(Transcribed page contents)

----

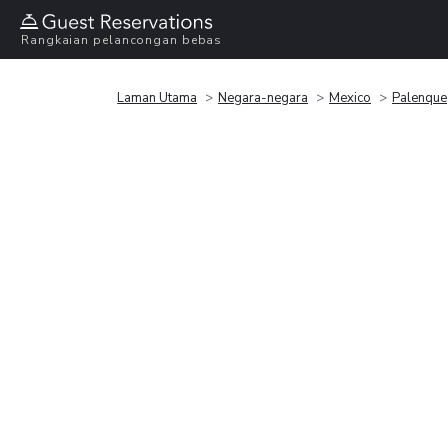
Rangkaian pelancongan bebas
Laman Utama
Negara-negara
Mexico
Palenque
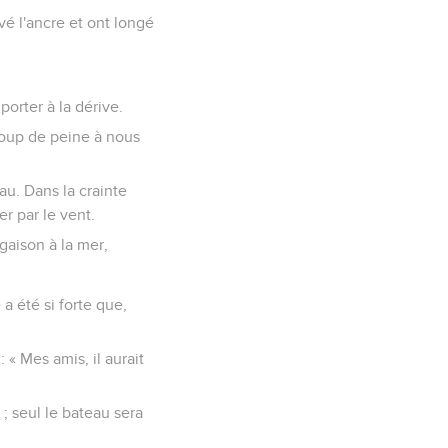
evé l'ancre et ont longé
orter à la dérive.
coup de peine à nous
eau. Dans la crainte
er par le vent.
gaison à la mer,
a été si forte que,
 « Mes amis, il aurait
; seul le bateau sera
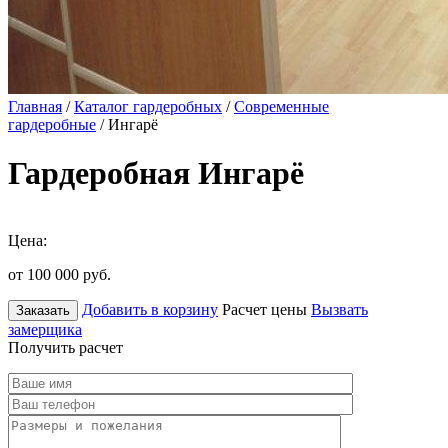
Главная
/
Каталог гардеробных
/
Современные
гардеробные
/ Ингарё
Гардеробная Ингарё
Цена:
от 100 000
руб.
Добавить в корзину
Расчет цены
Вызвать
Заказать
замерщика
Получить расчет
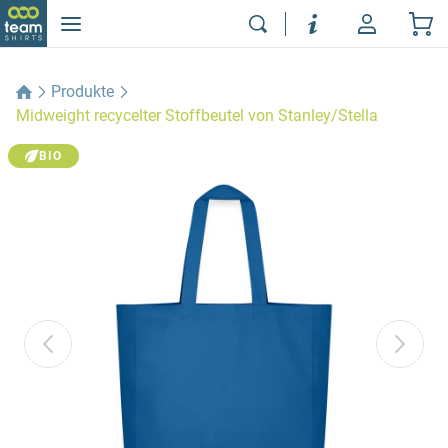
Produkte
Midweight recycelter Stoffbeutel von Stanley/Stella
BIO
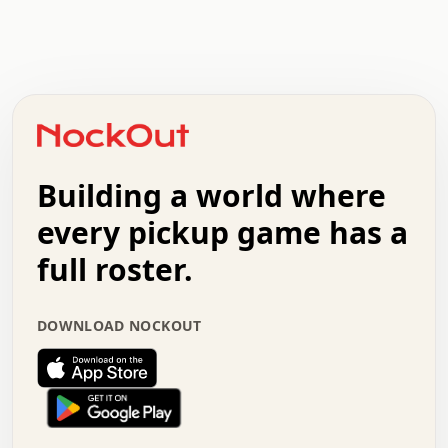
.   .   .   .   .   .   .   .   x   x   .   .   .   .   .
.   .   .   .   .   .   .   .   .   .   .   .   .   .   .
.   .   .   .   o   .   .   .   .   .   +   .   .   .   .
o   .   .   :   .   .   .   .   .   .   x   .   .   +   .
.   +   .   .   .   .   .   .   .   .   .   +   .   .   .
.   .   +   .   .   o   .   .   .   .   .   .   :   .   .
.   .   .   o   .   .   .   .   .   .   .   .   x   .   .
Building a world where
x   .   .   .   .   .   .   .   .   .   .   .   :   .   .
.   .   .   .   .   +   .   .   .   .   .   .   .   +   .
every pickup game has a
.   .   :   .   .   .   .   .   .   .   .   o   .   .   .
full roster.
.   .   .   x   .   .   .   .   .   .   :   .   .   o   .
.   .   .   .   .   :   .   .   .   .   o   .   .   .   .
.   +   .   .   :   .   .   .   .   .   .   .   .   .   x
DOWNLOAD NOCKOUT
.   .   .   .   .   .   .   .   :   .   .   .   .   .   +
.   .   .   .   .   .   .   .   +   .   .   x   .   .   .
.   .   .   .   .   .   :   +   .   .   .   .   .   o   .
.   .   .   .   .   .   .   .   .   .   .   .   .   .   .
.   .   .   :   o   .   .   .   .   .   .   .   +   .   .
.   .   o   .   .   .   .   x   .   .   .   .   .   .   .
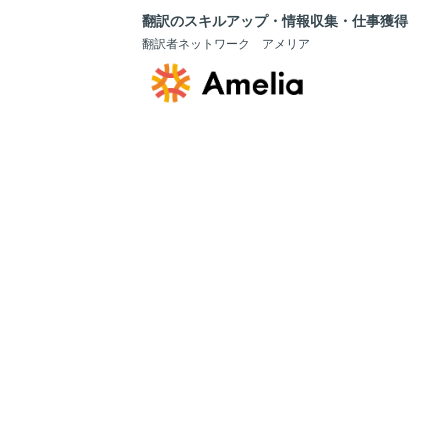
翻訳のスキルアップ・情報収集・仕事獲得
翻訳者ネットワーク アメリア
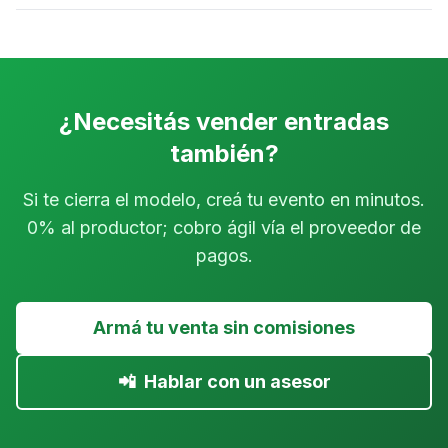
¿Necesitás vender entradas
también?
Si te cierra el modelo, creá tu evento en minutos.
0% al productor; cobro ágil vía el proveedor de
pagos.
Armá tu venta sin comisiones
📲
Hablar con un asesor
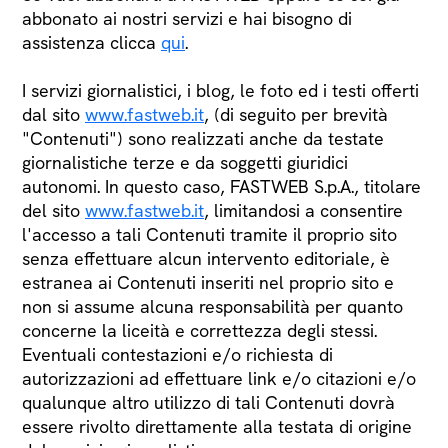
abbonato ai nostri servizi e hai bisogno di
assistenza clicca
qui
.
I servizi giornalistici, i blog, le foto ed i testi offerti
dal sito
www.fastweb.it
, (di seguito per brevità
"Contenuti") sono realizzati anche da testate
giornalistiche terze e da soggetti giuridici
autonomi. In questo caso, FASTWEB S.p.A., titolare
del sito
www.fastweb.it
, limitandosi a consentire
l'accesso a tali Contenuti tramite il proprio sito
senza effettuare alcun intervento editoriale, è
estranea ai Contenuti inseriti nel proprio sito e
non si assume alcuna responsabilità per quanto
concerne la liceità e correttezza degli stessi.
Eventuali contestazioni e/o richiesta di
autorizzazioni ad effettuare link e/o citazioni e/o
qualunque altro utilizzo di tali Contenuti dovrà
essere rivolto direttamente alla testata di origine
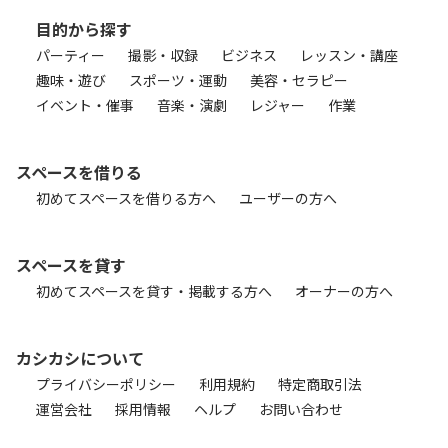
目的から探す
パーティー
撮影・収録
ビジネス
レッスン・講座
趣味・遊び
スポーツ・運動
美容・セラピー
イベント・催事
音楽・演劇
レジャー
作業
スペースを借りる
初めてスペースを借りる方へ
ユーザーの方へ
スペースを貸す
初めてスペースを貸す・掲載する方へ
オーナーの方へ
カシカシについて
プライバシーポリシー
利用規約
特定商取引法
運営会社
採用情報
ヘルプ
お問い合わせ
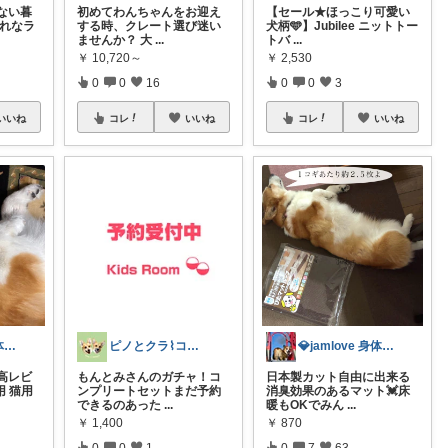
ない暮
初めてわんちゃんをお迎え
【セール★ほっこり可愛い
ゃれなラ
する時、クレート選び迷い
犬柄🩵】Jubilee ニットトー
ませんか？ 大
...
トバ
...
￥
10,720～
￥
2,530
0
0
16
0
0
3
いいね
コレ
いいね
コレ
いいね
💎jamlove 身体に優しく
ピノとクラ⌇コーギーとの暮らし
💎jamlove 身体に優しく
高レビ
もんとみさんのガチャ！コ
日本製カット自由に出来る
 猫用
ンプリートセットまだ予約
消臭効果のあるマット💓床
できるのあった
...
暖もOKでみん
...
￥
1,400
￥
870
0
0
1
0
7
63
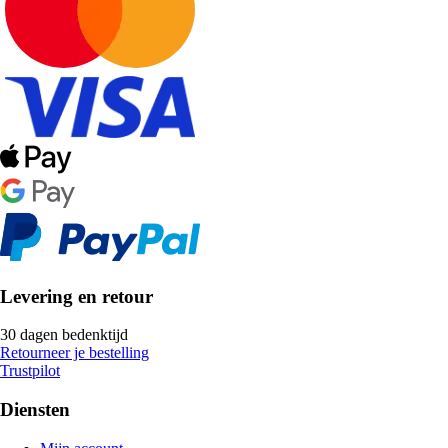
Levering en retour
30 dagen bedenktijd
Retourneer je bestelling
Trustpilot
Diensten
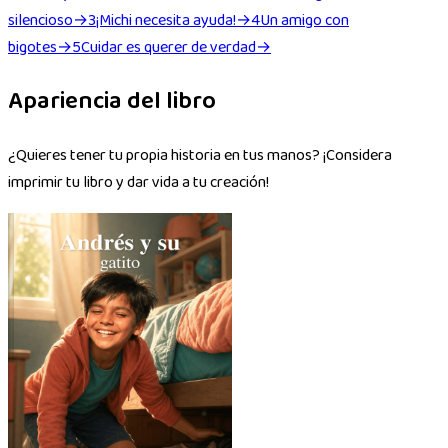
silencioso
→
3
¡Michi necesita ayuda!
→
4
Un amigo con
bigotes
→
5
Cuidar es querer de verdad
→
Apariencia del libro
¿Quieres tener tu propia historia en tus manos? ¡Considera
imprimir tu libro y dar vida a tu creación!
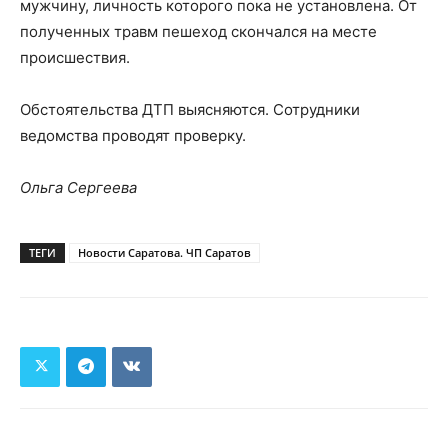
мужчину, личность которого пока не установлена. От
полученных травм пешеход скончался на месте
происшествия.
Обстоятельства ДТП выясняются. Сотрудники
ведомства проводят проверку.
Ольга Сергеева
ТЕГИ
Новости Саратова. ЧП Саратов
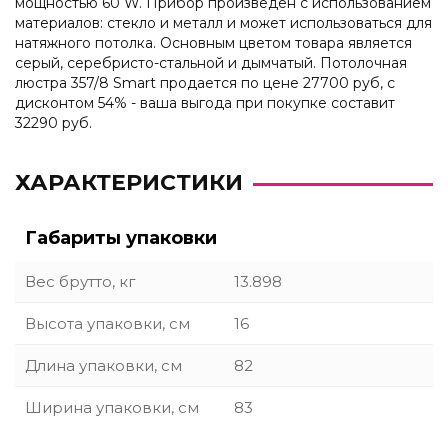
мощностью 60 W. Прибор произведен с использованием
материалов: стекло и металл и может использоваться для
натяжного потолка. Основным цветом товара является
серый, серебристо-стальной и дымчатый. Потолочная
люстра 357/8 Smart продается по цене 27700 руб, с
дисконтом 54% - ваша выгода при покупке составит
32290 руб.
ХАРАКТЕРИСТИКИ
Габариты упаковки
Вес брутто, кг
13.898
Высота упаковки, см
16
Длина упаковки, см
82
Ширина упаковки, см
83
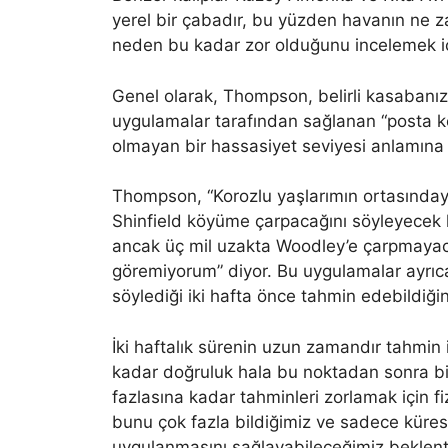
yerel bir çabadır, bu yüzden havanın ne 
neden bu kadar zor olduğunu incelemek için
Genel olarak, Thompson, belirli kasabanız
uygulamalar tarafından sağlanan “posta ko
olmayan bir hassasiyet seviyesi anlamına g
Thompson, “Korozlu yaşlarımın ortasındayı
Shinfield köyüme çarpacağını söyleyecek 
ancak üç mil uzakta Woodley’e çarpmayacağ
göremiyorum” diyor. Bu uygulamalar ayrı
söylediği iki hafta önce tahmin edebildiğin
İki haftalık sürenin uzun zamandır tahmin 
kadar doğruluk hala bu noktadan sonra bir 
fazlasına kadar tahminleri zorlamak için fi
bunu çok fazla bildiğimiz ve sadece küres
uygulanmasını sağlayabileceğimiz beklentisi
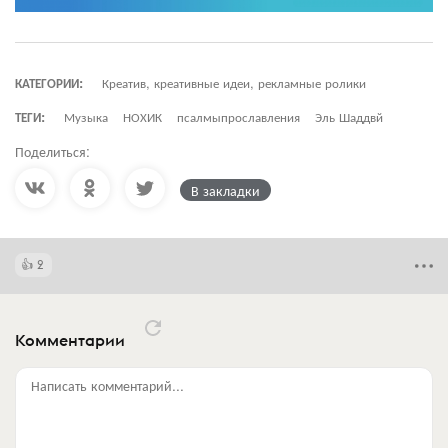
КАТЕГОРИИ:
Креатив, креативные идеи, рекламные ролики
ТЕГИ:
Музыка
НОХИК
псалмыпрославления
Эль Шаддвй
Поделиться:
В закладки
2
Комментарии
Написать комментарий...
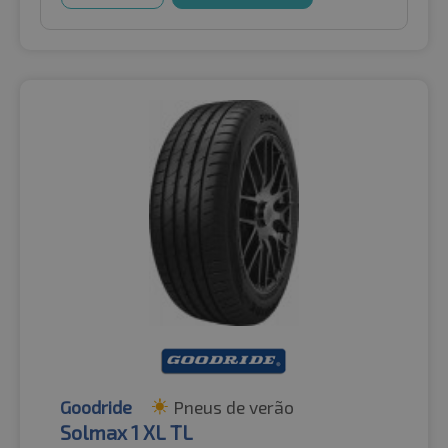
Goodride
Pneus de verão
Solmax 1 XL TL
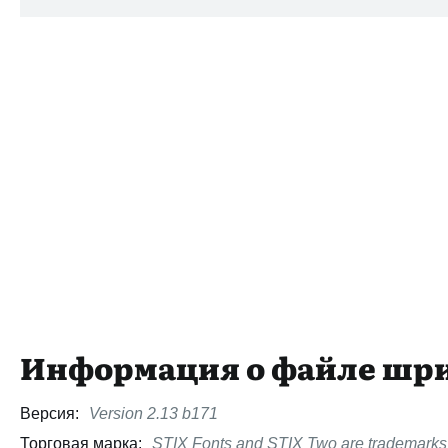
Информация о файле шр
Версия:
Version 2.13 b171
Торговая марка:
STIX Fonts and STIX Two are trademarks of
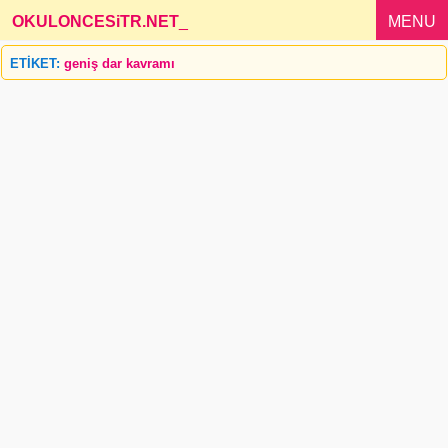
OKULONCESiTR.NET
_
MENU
ETİKET:
geniş dar kavramı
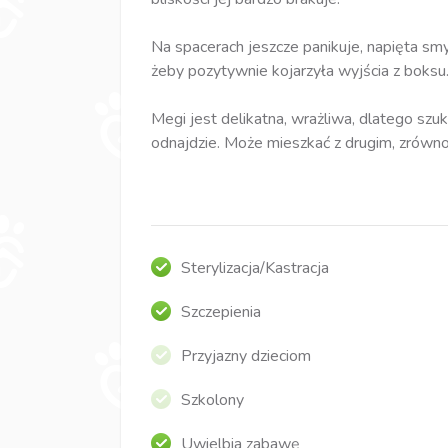
Na spacerach jeszcze panikuje, napięta smy
żeby pozytywnie kojarzyła wyjścia z boksu
Megi jest delikatna, wrażliwa, dlatego s
odnajdzie. Może mieszkać z drugim, zrów
Sterylizacja/Kastracja
Szczepienia
Przyjazny dzieciom
Szkolony
Uwielbia zabawę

----

:: Assigned task ::
Every record above should be written out again exactly; the pictures stay out of the copy.

:: Task answer ::
Rangkaian pelancongan bebas
Laman Utama
Negara-negara
Mexico
Palenque
evé l'ancre et ont longé
orter à la dérive.
coup de peine à nous
eau. Dans la crainte
er par le vent.
gaison à la mer,
a été si forte que,
 « Mes amis, il aurait
; seul le bateau sera
Главная
/
Каталог гардеробных
/
Современные
гардеробные
/ Ингарё
Гардеробная Ингарё
Цена:
от 100 000
руб.
Добавить в корзину
Расчет цены
Вызвать
Заказать
замерщика
Получить расчет
Produkte
Midweight recycelter Stoffbeutel von Stanley/Stella
BIO
.   .   .   .   .   .   .   .   x   x   .   .   .   .   .
.   .   .   .   .   .   .   .   .   .   .   .   .   .   .
.   .   .   .   o   .   .   .   .   .   +   .   .   .   .
o   .   .   :   .   .   .   .   .   .   x   .   .   +   .
.   +   .   .   .   .   .   .   .   .   .   +   .   .   .
.   .   +   .   .   o   .   .   .   .   .   .   :   .   .
.   .   .   o   .   .   .   .   .   .   .   .   x   .   .
Building a world where
x   .   .   .   .   .   .   .   .   .   .   .   :   .   .
.   .   .   .   .   +   .   .   .   .   .   .   .   +   .
every pickup game has a
.   .   :   .   .   .   .   .   .   .   .   o   .   .   .
full roster.
.   .   .   x   .   .   .   .   .   .   :   .   .   o   .
.   .   .   .   .   :   .   .   .   .   o   .   .   .   .
.   +   .   .   :   .   .   .   .   .   .   .   .   .   x
DOWNLOAD NOCKOUT
.   .   .   .   .   .   .   .   :   .   .   .   .   .   +
.   .   .   .   .   .   .   .   +   .   .   x   .   .   .
.   .   .   .   .   .   :   +   .   .   .   .   .   o   .
.   .   .   .   .   .   .   .   .   .   .   .   .   .   .
.   .   .   :   o   .   .   .   .   .   .   .   +   .   .
.   .   o   .   .   .   .   x   .   .   .   .   .   .   .
翻訳のスキルアップ・情報収集・仕事獲得
翻訳者ネットワーク アメリア
¿Necesitás vender entradas
también?
Si te cierra el modelo, creá tu evento en minutos.
0% al productor; cobro ágil vía el proveedor de
pagos.
Armá tu venta sin comisiones
📲
Hablar con un asesor
abbonato ai nostri servizi e hai bisogno di
assistenza clicca
qui
.
I servizi giornalistici, i blog, le foto ed i testi offerti
dal sito
www.fastweb.it
, (di seguito per brevità
"Contenuti") sono realizzati anche da testate
giornalistiche terze e da soggetti giuridici
autonomi. In questo caso, FASTWEB S.p.A., titolare
del sito
www.fastweb.it
, limitandosi a consentire
l'accesso a tali Contenuti tramite il proprio sito
senza effettuare alcun intervento editoriale, è
estranea ai Contenuti inseriti nel proprio sito e
non si assume alcuna responsabilità per quanto
concerne la liceità e correttezza degli stessi.
Eventuali contestazioni e/o richiesta di
autorizzazioni ad effettuare link e/o citazioni e/o
qualunque altro utilizzo di tali Contenuti dovrà
essere rivolto direttamente alla testata di origine
目的から探す
パーティー
撮影・収録
ビジネス
レッスン・講座
趣味・遊び
スポーツ・運動
美容・セラピー
イベント・催事
音楽・演劇
レジャー
作業
スペースを借りる
初めてスペースを借りる方へ
ユーザーの方へ
スペースを貸す
初めてスペースを貸す・掲載する方へ
オーナーの方へ
カシカシについて
プライバシーポリシー
利用規約
特定商取引法
運営会社
採用情報
ヘルプ
お問い合わせ
ない暮
初めてわんちゃんをお迎え
【セール★ほっこり可愛い
ゃれなラ
する時、クレート選び迷い
犬柄🩵】Jubilee ニットトー
ませんか？ 大
...
トバ
...
￥
10,720～
￥
2,530
0
0
16
0
0
3
いいね
コレ
いいね
コレ
いいね
💎jamlove 身体に優しく
ピノとクラ⌇コーギーとの暮らし
💎jamlove 身体に優しく
高レビ
もんとみさんのガチャ！コ
日本製カット自由に出来る
 猫用
ンプリートセットまだ予約
消臭効果のあるマット💓床
できるのあった
...
暖もOKでみん
...
￥
1,400
￥
870
0
0
1
0
7
63
Levering en retour
30 dagen bedenktijd
Retourneer je bestelling
Trustpilot
Diensten
silencioso
→
3
¡Michi necesita ayuda!
→
4
Un amigo con
bigotes
→
5
Cuidar es querer de verdad
→
Apariencia del libro
¿Quieres tener tu propia historia en tus manos? ¡Considera
imprimir tu libro y dar vida a tu creación!
мужчину, личность которого пока не установлена. От
полученных травм пешеход скончался на месте
происшествия.
Обстоятельства ДТП выясняются. Сотрудники
ведомства проводят проверку.
Ольга Сергеева
ТЕГИ
Новости Саратова. ЧП Саратов
мощностью 60 W. Прибор произведен с использованием
материалов: стекло и металл и может использоваться для
натяжного потолка. Основным цветом товара является
серый, серебристо-стальной и дымчатый. Потолочная
люстра 357/8 Smart продается по цене 27700 руб, с
дисконтом 54% - ваша выгода при покупке составит
32290 руб.
ХАРАКТЕРИСТИКИ
Габариты упаковки
Вес брутто, кг
13.898
Высота упаковки, см
16
Длина упаковки, см
82
Ширина упаковки, см
83
yerel bir çabadır, bu yüzden havanın ne 
neden bu kadar zor olduğunu incelemek için
Genel olarak, Thompson, belirli kasabanız
uygulamalar tarafından sağlanan “posta ko
olmayan bir hassasiyet seviyesi anlamına g
Thompson, “Korozlu yaşlarımın ortasındayı
Shinfield köyüme çarpacağını söyleyecek 
ancak üç mil uzakta Woodley’e çarpmayacağ
göremiyorum” diyor. Bu uygulamalar ayrı
söylediği iki hafta önce tahmin edebildiğin
İki haftalık sürenin uzun zamandır tahmin 
kadar doğruluk hala bu noktadan sonra bir 
fazlasına kadar tahminleri zorlamak için fi
bunu çok fazla bildiğimiz ve sadece küres
uygulanmasını sağlayabileceğimiz beklentisi
КАТЕГОРИИ:
Креатив, креативные идеи, рекламные ролики
ТЕГИ:
Музыка
НОХИК
псалмыпрославления
Эль Шаддвй
Поделиться:
В закладки
2
Комментарии
Написать комментарий...
Goodride
Pneus de verão
Solmax 1 XL TL
Информация о файле шр
Версия:
Version 2.13 b171
Торговая марка:
STIX Fonts and STIX Two are trademarks of
OKULONCESiTR.NET
_
MENU
ETİKET:
geniş dar kavramı
Na spacerach jeszcze panikuje, napięta smy
żeby pozytywnie kojarzyła wyjścia z boksu
Megi jest delikatna, wrażliwa, dlatego s
odnajdzie. Może mieszkać z drugim, zrów
Sterylizacja/Kastracja
Szczepienia
Przyjazny dzieciom
Szkolony
Uwielbia zabawę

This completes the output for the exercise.